**Brief:**
Copy each record exactly and skip its pictures.

**Dataset entries:**

***

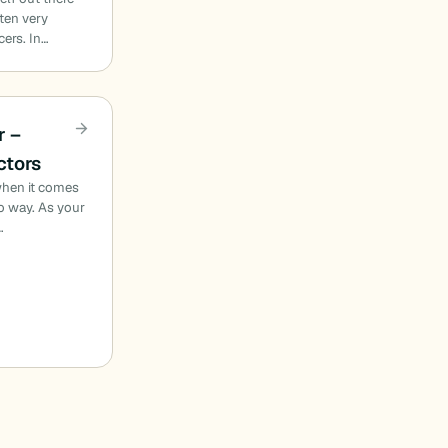
ften very
cers. In…
r –
ctors
when it comes
no way. As your
…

***

**Task response:**
ften very
cers. In…
r –
ctors
when it comes
no way. As your
…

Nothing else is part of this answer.